Roy Chow’s new thriller Nightfall gives Yam a pretty familiar lead role. He plays Inspector Lam, a grizzled, boozy cop haunted by the suicide of his wife and with a tendency to reopen old cases. When the disfigured body of acclaimed concert pianist Han Tsui is found floating in the sea, it looks like a cut-and-dried case. Eighteen years earlier, Han Tsui’s daughter Eva (Janice Man) was killed by an apparent stalker called Wang (Nick Cheung) – who has recently been released from prison. Eva’s younger sister Zoe (Man again) – now 18 herself – is being stalked by someone and the immediate assumption is that Wang has returned to his murderous ways. But of course, Inspector Lam thinks there may be more to it than that…
Roy Chow’s debut film was the 2009 thriller Murderer – written, like this movie, with Christine To – which proved to be a box office hit but was criticised in various quarters for its ludicrous plot developments. Nightfall is Chow’s follow-up, and although it does feature a few late-in-the-day twists and rather convoluted storytelling, it just about stays on the right side of plausible, as Lam slowly uncovers the truth behind Han Tsui’s murder. If anything, the film becomes bogged down by Chow and To’s attempts to answer all the questions, resulting in a series of plodding flashback montages towards the end that only really show us what we’d already worked out via the dialogue. And it’s not like we’re in wildly original territory anyway – the cops, the investigation, the interrogations, the chases – all happen exactly as you’d expect for this sort of thing.
Thankfully Yam and co-star Nick Cheung bring a touch of class to the otherwise generic material. There’s an amusing, playful chemistry between Yam and Kay Tse, playing a junior detective assisting him on the case, and although his back-story isn’t really developed, Yam convinces as a brilliant but world-weary cop who can’t let go of the past. And with no dialogue (due to Wang’s suicide attempt in prison), Nick Cheung is terrific as the enigmatic murder suspect, a captivating mix of menace and melancholy. Yam and Cheung have some stand-out scenes together, most notably a gripping confrontation in a cable car, suspended dizzyingly high above the ground.

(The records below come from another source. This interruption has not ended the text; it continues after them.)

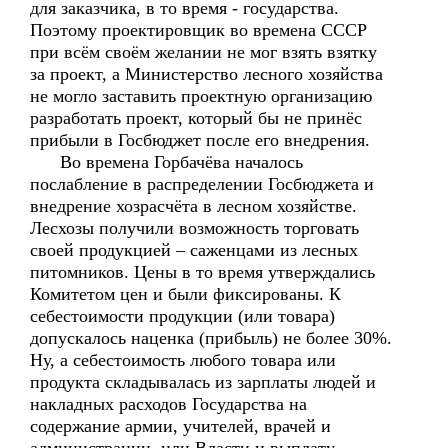
для заказчика, в то время - государства.
Поэтому проектировщик во времена СССР
при всём своём желании не мог взять взятку
за проект, а Министерство лесного хозяйства
не могло заставить проектную организацию
разработать проект, который бы не принёс
прибыли в Госбюджет после его внедрения.
Во времена Горбачёва началось
послабление в распределении Госбюджета и
внедрение хозрасчёта в лесном хозяйстве.
Лесхозы получили возможность торговать
своей продукцией – саженцами из лесных
питомников. Цены в то время утверждались
Комитетом цен и были фиксированы. К
себестоимости продукции (или товара)
допускалось наценка (прибыль) не более 30%.
Ну, а себестоимость любого товара или
продукта складывалась из зарплаты людей и
накладных расходов Государства на
содержание армии, учителей, врачей и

Chow directs with some style – I found the editing trickery a bit irritating, but he and cinematographer Ardy Lam deliver some hypnotic nighttime vistas of Hong Kong, while Umebayashi Shigeru provides a moody, evocative score. It’s ironic then that the strength of the performances and the technical aspects only serve to highlight the somewhat pedestrian storytelling; in less classy surroundings the pulpy narrative might have seemed less incongruous. Still, Nightfall is a solid enough thriller, and Yam fans like myself will enjoy the ever-youthful-looking 57-year-old star doing what he does best.